С изобретением фотографии, в Россию в конце прошлого столетия, в основном из Германии, хлынул поток китчевой открытки, которая без слов говорила о страстях человеческих. Дебелые красавицы сомнительного возраста и прилизанные особи мужского пола, усиленно изображали неотразимых и чувственных молодых людей, творили перед объективом фотоаппаратов чудеса, не снившиеся и самым ярым приверженцам системы Станиславского. Они во всех оттенках изображали бурную любовь. Чем, конечно же, не преминули воспользоваться неискушённые в подобных делах модистки и солдаты, горничные и конторщики, курсистки и студенты, кухарки и мастеровые.
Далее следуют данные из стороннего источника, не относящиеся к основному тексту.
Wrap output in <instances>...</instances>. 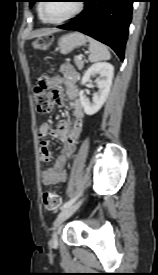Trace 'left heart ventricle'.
Masks as SVG:
<instances>
[{"mask_svg":"<svg viewBox=\"0 0 158 275\" xmlns=\"http://www.w3.org/2000/svg\"><path fill=\"white\" fill-rule=\"evenodd\" d=\"M76 5L77 1L74 0L47 1L44 5V14L50 20H60L71 14Z\"/></svg>","mask_w":158,"mask_h":275,"instance_id":"1","label":"left heart ventricle"}]
</instances>
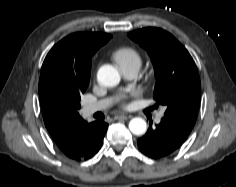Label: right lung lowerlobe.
I'll use <instances>...</instances> for the list:
<instances>
[{"instance_id":"obj_1","label":"right lung lower lobe","mask_w":236,"mask_h":187,"mask_svg":"<svg viewBox=\"0 0 236 187\" xmlns=\"http://www.w3.org/2000/svg\"><path fill=\"white\" fill-rule=\"evenodd\" d=\"M107 128L108 124L103 121H95L88 124L82 136L80 152L75 156L74 160H87L93 157L101 148Z\"/></svg>"}]
</instances>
Подбиралась, скажем, почтовая карточка с изображением бравого моряка и юной восхитительной особы, тесно прижавшихся друг к другу на нарисованной палубе корабля, «идущего», по исполненному тем же маляром, романтически бурному океану. На обороте корявым почерком и весьма неграмотно писались вдохновенные «стихи»:
- Зачем на краткое мгновенье
В сей жизни час судьба свела?
Твой робкий взгляд, живые речи
Всё, всё я понял, милая моя,
И заняла от первой встречи,
И тайну сердца я отдал.
Твои слова, твои черты
Очаровали вы меня.
Потом шло роковое: «На память Танечке от Серёжи». И затейливая роспись.
Получив такое послание на День ангела, кто же не задумается о будущем? А тем более юная романтичная «Танечка»?
А вот и совсем невинный сюжет: она сидит на скамейке, он стоит рядом, вокруг порхают голуби и одна строчка поздравления с Новым годом, но марка наклеена «вверх ногами». И это не случайно. На особом языке марок некая Т. К. сообщает «Григорью Николаевичу Г-ну Соромотину», что «Моё сердце бьётся для тебя!».
Невинные сюжеты, бесхитростные признания в чувствах, написанные от руки или тиражированные типографским способом, например: «Лишь тот, кто целовать так страстно умеет, Моё сердце нежной любовью согреет» или «Дай мне упиться твоим лобзаньем, В нежных объятьях умереть». На эту явную безвкусицу сейчас уже смотришь со снисходительной улыбкой, а пройдёт ещё полвека или век и, кто знает, может, и эти поделки наши потомки зачислят в разряд произведений подлинного искусства? Как мы зачислили лубок. Тем более, что в мире, управляемом шаловливым богом Купидоном, возможны любые метаморфозы.

В качестве иллюстраций использованы открытки из коллекции автора.

Газета «Интим-калейдоскоп», №2 (4), 1989 г.